Short news automotive
January 10, 2013 Category Automotive Metals & Minerals, Short news automotive
- Hybrid taxis that run on both petrol and electricity, emitting fewer fumes and charging their own batteries, could be introduced on Hong Kong’s roads in February. Crown Motors, sole distributor for main taxi supplier Toyota, said it was talking to the Transport Department about its plan. It had received orders for 20 cars, which would be ready for use before the Lunar New Year. The announcement came three months after Nissan said it planned to introduce 50 Leaf electric vehicles for trial as taxis. A 1,788 cc hybrid taxi, before tax, will cost HKD269,000, which is HKD18,000 more than a regular LPG taxi. Although a hybrid car can travel further on the same amount of fuel, it is still HKD0.13 more expensive to run per kilometer than an LPG cab.
- China’s SAIC Motor, MG’s parent company, signed an agreement with Thailand’s Charoen Pokphand Group to build a joint venture plant in Thailand to make MG cars. The initial investment in the plant, which will have an annual capacity of 50,000 cars, will be CNY1.8 billion, with SAIC taking a 51% stake and CP Group taking 49%.
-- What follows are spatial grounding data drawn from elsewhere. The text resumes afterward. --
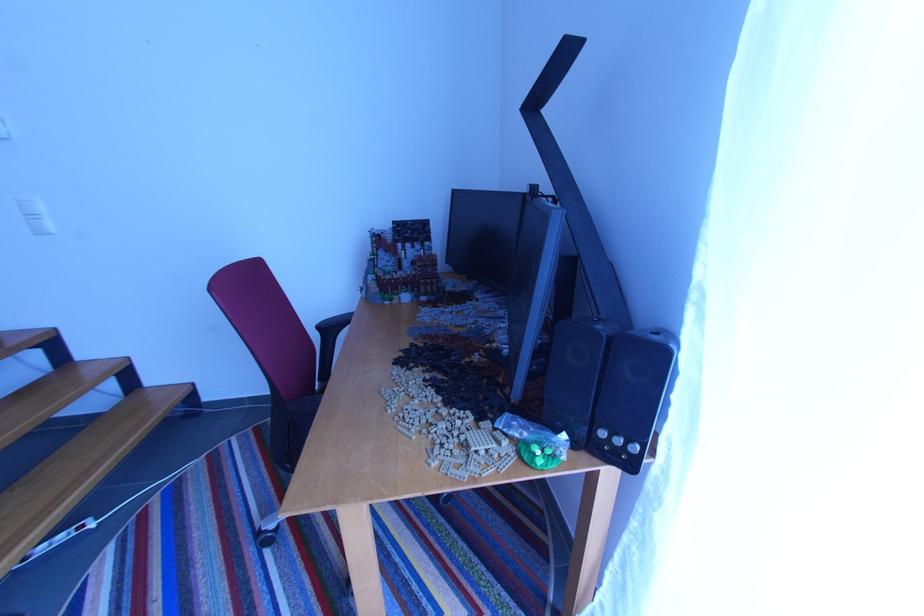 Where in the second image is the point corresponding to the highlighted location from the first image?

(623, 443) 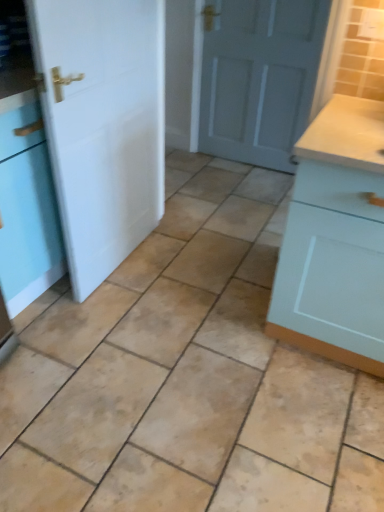 The image size is (384, 512). Find the location of `free space above light blue wood cabinet at right (from a real-world perspective)`. free space above light blue wood cabinet at right (from a real-world perspective) is located at coordinates (357, 126). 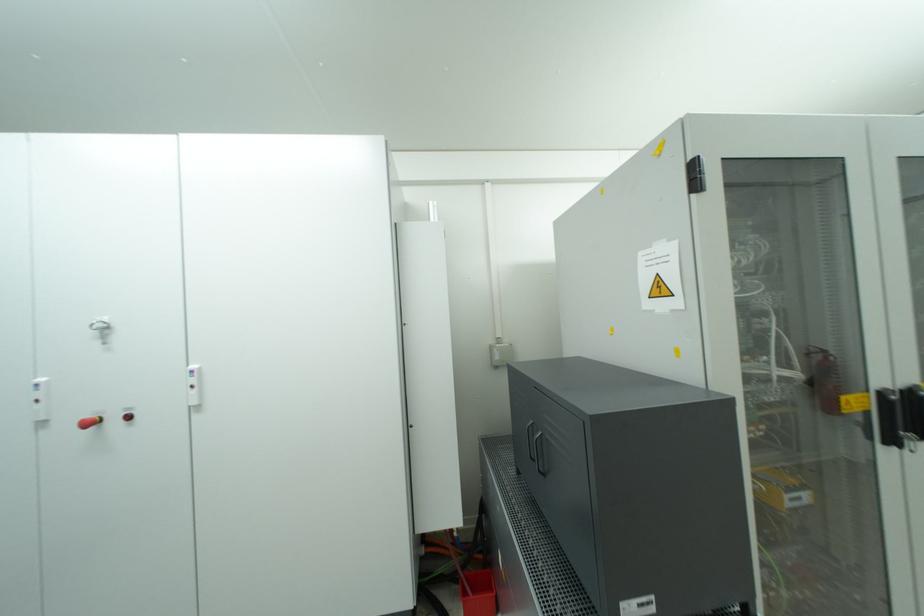 Find the location of a particular element. The height and width of the screenshot is (616, 924). red emergency button is located at coordinates (90, 421). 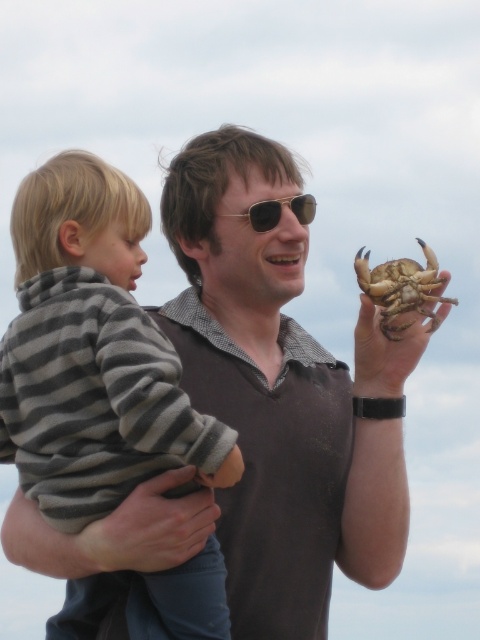 Question: Is striped fleece sweater at left bigger than gold metallic sunglasses at center?

Choices:
 (A) yes
 (B) no

Answer: (A)

Question: Which is farther from the gold metallic sunglasses at center?

Choices:
 (A) brown textured crab claw at upper right
 (B) striped fleece sweater at left

Answer: (B)

Question: Which point is farther to the camera?

Choices:
 (A) brown hard shell crab at upper right
 (B) gold metallic sunglasses at center

Answer: (B)

Question: Can you confirm if brown textured crab claw at upper right is wider than gold metallic sunglasses at center?

Choices:
 (A) yes
 (B) no

Answer: (B)

Question: Is brown textured crab claw at upper right closer to camera compared to brown hard shell crab at upper right?

Choices:
 (A) yes
 (B) no

Answer: (A)

Question: Among these objects, which one is nearest to the camera?

Choices:
 (A) brown hard shell crab at upper right
 (B) striped fleece sweater at left
 (C) gold metallic sunglasses at center

Answer: (B) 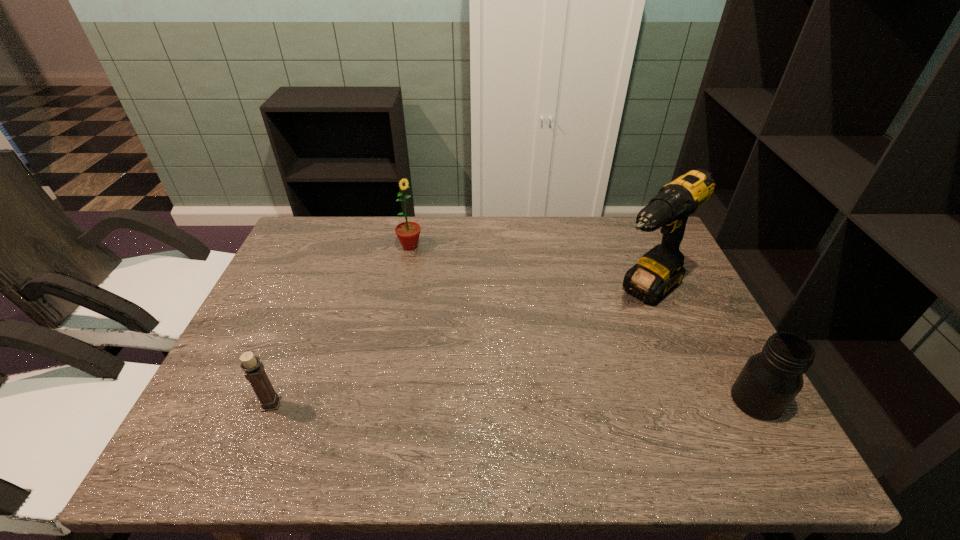 At what (x,y) coordinates should I click in order to perform the action: click on object located in the near left corner section of the desktop. Please return your answer as a coordinate pair (x, y). The height and width of the screenshot is (540, 960). Looking at the image, I should click on (254, 370).

What are the coordinates of `object located at the near right corner` in the screenshot? It's located at (770, 380).

This screenshot has width=960, height=540. Find the location of `vacant space at the far edge of the desktop`. vacant space at the far edge of the desktop is located at coordinates (580, 244).

Find the location of a particular element. The height and width of the screenshot is (540, 960). blank area at the near edge is located at coordinates (616, 414).

In the image, there is a desktop. Identify the location of vacant space at the left edge. (275, 377).

Image resolution: width=960 pixels, height=540 pixels. In order to click on blank space at the far left corner of the desktop in this screenshot , I will do `click(299, 252)`.

Where is `vacant space at the near left corner of the desktop`? The height and width of the screenshot is (540, 960). vacant space at the near left corner of the desktop is located at coordinates (206, 399).

In order to click on vacant space at the far right corner in this screenshot , I will do (637, 254).

The width and height of the screenshot is (960, 540). What are the coordinates of `empty space that is in between the farthest object and the leftmost object` in the screenshot? It's located at (341, 325).

Identify the location of vacant area between the jar and the candle holder. This screenshot has height=540, width=960. point(514,402). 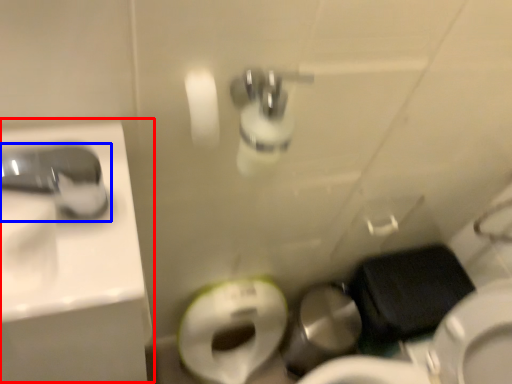 Question: Which of the following is the farthest to the observer, sink (highlighted by a red box) or tap (highlighted by a blue box)?

Choices:
 (A) sink
 (B) tap

Answer: (A) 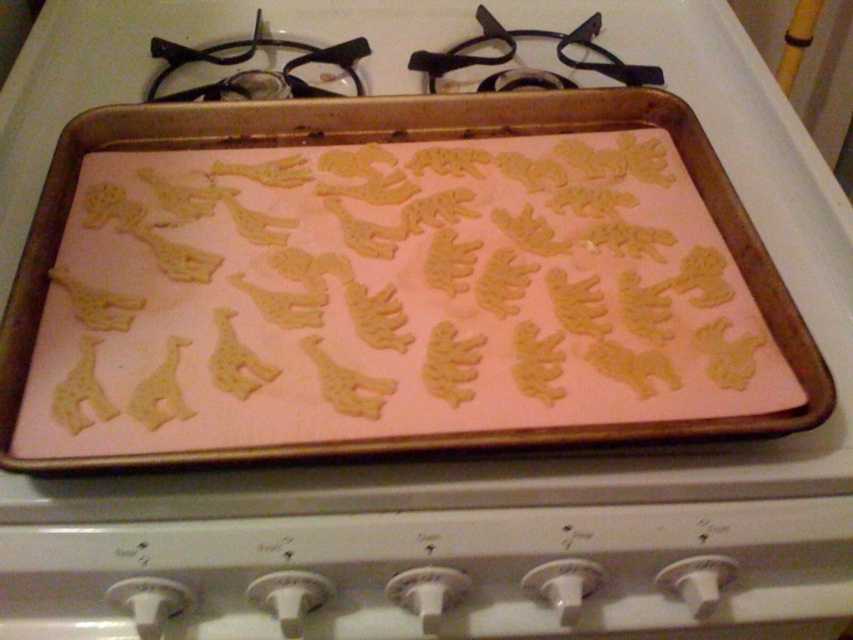 Between point (723, 429) and point (511, 48), which one is positioned in front?

Positioned in front is point (723, 429).

Does golden brown cookie sheet at center have a greater height compared to black metal gas stove at upper center?

Correct, golden brown cookie sheet at center is much taller as black metal gas stove at upper center.

Does point (672, 252) lie behind point (177, 45)?

No, it is not.

The height and width of the screenshot is (640, 853). Find the location of `golden brown cookie sheet at center`. golden brown cookie sheet at center is located at coordinates (392, 284). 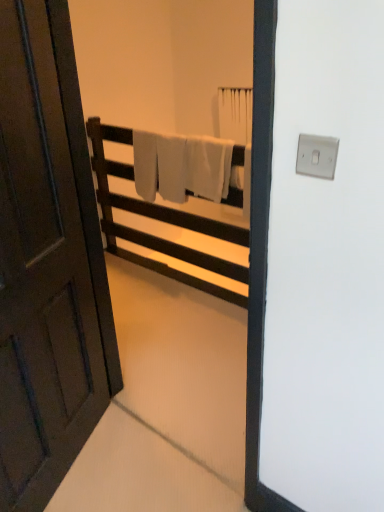 At what (x,y) coordinates should I click in order to perform the action: click on white matte towel rack at center. Please return your answer as a coordinate pair (x, y). Looking at the image, I should click on (161, 221).

Describe the element at coordinates (181, 166) in the screenshot. I see `white soft towel at center` at that location.

I want to click on white matte towel rack at center, so click(x=161, y=221).

From the image's perspective, does dark wood door at left appear lower than white matte towel rack at center?

Yes.

Which object is wider, dark wood door at left or white matte towel rack at center?

white matte towel rack at center is wider.

Which point is more distant from viewer, (20,73) or (135,261)?

The point (135,261) is behind.

How distant is dark wood door at left from white matte towel rack at center?

dark wood door at left and white matte towel rack at center are 4.23 feet apart from each other.

Between white soft towel at center and dark wood door at left, which one has smaller width?

white soft towel at center.

From a real-world perspective, between white soft towel at center and dark wood door at left, who is vertically higher?

dark wood door at left is physically above.

Which point is more forward, (x=168, y=176) or (x=52, y=91)?

The point (x=52, y=91) is more forward.

Could you tell me if white soft towel at center is facing dark wood door at left?

Yes, white soft towel at center is aimed at dark wood door at left.

Considering the sizes of objects dark wood door at left and white soft towel at center in the image provided, who is taller, dark wood door at left or white soft towel at center?

dark wood door at left.

From the picture: Can we say dark wood door at left lies outside white soft towel at center?

Yes.

Which object is further away from the camera taking this photo, dark wood door at left or white soft towel at center?

white soft towel at center is more distant.

Does dark wood door at left have a smaller size compared to white soft towel at center?

No, dark wood door at left is not smaller than white soft towel at center.

From the image's perspective, is white matte towel rack at center beneath dark wood door at left?

Incorrect, from the image's perspective, white matte towel rack at center is higher than dark wood door at left.

Is white matte towel rack at center shorter than dark wood door at left?

Correct, white matte towel rack at center is not as tall as dark wood door at left.

Image resolution: width=384 pixels, height=512 pixels. What are the coordinates of `door above the white matte towel rack at center (from a real-world perspective)` in the screenshot? It's located at (47, 261).

How different are the orientations of white matte towel rack at center and white soft towel at center in degrees?

They differ by 1.09 degrees in their facing directions.

Is white matte towel rack at center beside white soft towel at center?

No, white matte towel rack at center is not with white soft towel at center.

Looking at their sizes, would you say white matte towel rack at center is wider or thinner than white soft towel at center?

Considering their sizes, white matte towel rack at center looks broader than white soft towel at center.

Is white matte towel rack at center taller than white soft towel at center?

Yes.

Does white soft towel at center appear on the left side of white matte towel rack at center?

Incorrect, white soft towel at center is not on the left side of white matte towel rack at center.

From a real-world perspective, between white soft towel at center and white matte towel rack at center, who is vertically lower?

In real-world perspective, white matte towel rack at center is lower.

Considering the sizes of white soft towel at center and white matte towel rack at center in the image, is white soft towel at center taller or shorter than white matte towel rack at center?

Clearly, white soft towel at center is shorter compared to white matte towel rack at center.

In order to click on furniture that is above the dark wood door at left (from the image's perspective) in this screenshot , I will do `click(161, 221)`.

This screenshot has width=384, height=512. There is a white soft towel at center. In order to click on door above it (from a real-world perspective) in this screenshot , I will do `click(47, 261)`.

From the picture: Which object lies further to the anchor point white soft towel at center, dark wood door at left or white matte towel rack at center?

dark wood door at left is further to white soft towel at center.

Which object lies nearer to the anchor point white soft towel at center, white matte towel rack at center or dark wood door at left?

white matte towel rack at center.

From the image, which object appears to be farther from dark wood door at left, white soft towel at center or white matte towel rack at center?

white matte towel rack at center is positioned further to the anchor dark wood door at left.

Looking at the image, which one is located further to dark wood door at left, white matte towel rack at center or white soft towel at center?

white matte towel rack at center is positioned further to the anchor dark wood door at left.

From the image, which object appears to be nearer to white matte towel rack at center, dark wood door at left or white soft towel at center?

white soft towel at center.

Looking at this image, based on their spatial positions, is white soft towel at center or dark wood door at left further from white matte towel rack at center?

The object further to white matte towel rack at center is dark wood door at left.

Image resolution: width=384 pixels, height=512 pixels. I want to click on furniture between dark wood door at left and white soft towel at center in the front-back direction, so (x=161, y=221).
- Zhejiang Geely Holding Group denied reports that it is in talks to buy an interest in British sports car maker Aston Martin from its Kuwaiti owners who are looking to sell a stake to pay off debts. Geely Spokesman Yang Xueliang said the company was “concentrating on its current business”. Italian private equity fund Investindustrial confirmed buying 37.5% of Aston Martin for USD241 million. Japan’s Toyota Motor Corp was also interested. Aston Martin celebrates its centenary in 2013. Entering the Chinese market in 2008, Aston Martin’s sales surged 80% from a year earlier in 2011.
- A new President has been named to lead BMW’s business in China. Karsten Engel, now President of BMW Group Germany, will become BMW’s China head in the first quarter of next year, replacing 58-year-old Christoph Stark who will retire after his eight-year tenure.
- Many Chinese car distributors are considering dropping Japanese cars from their offerings, even as showroom traffic and orders rebounded since the dispute over the Diaoyu islands flared. Failing to sign up enough new dealers will hurt Japanese carmakers, benefiting General Motors, Volkswagen and Hyundai Motor as they compete to expand in smaller Chinese cities where the bulk of future demand lies. About 1,800 Toyota, Nissan and Honda-branded cars were damaged during anti-Japanese protests in September.
- Toyota Motor Corp may delay the launch of a new production line at its plant in Tianjin because a decline in its Chinese sales is likely to continue for the foreseeable future. Toyota had hoped to complete its new fourth line at the plant, with annual capacity of 200,000 vehicles, around December 2014. The company is also considering a similar delay for the launch of a third output line, with capacity of about 200,000 units, at its plant in Guangzhou, which was set for a 2015 launch. Toyota said its sales in China fell 22% annually in November.
- Great Wall Motor Co, China’s biggest SUV maker, is in talks to set up a wholly-owned business in India and start production of vehicles in 2016. It would be the first Chinese car maker to do so.
- Cars from Dongfeng Honda, Dongfeng Peugeot and Great Wall have been found to contain excessive levels of formaldehyde and acetaldehyde, chemicals which could pose a health risk. A total of 43 cars of 25 brands, bought by customers in 21 cities, were tested. Forty passed tests which targeted the concentration of eight common compounds. Manufacturers were ordered to fix the problem.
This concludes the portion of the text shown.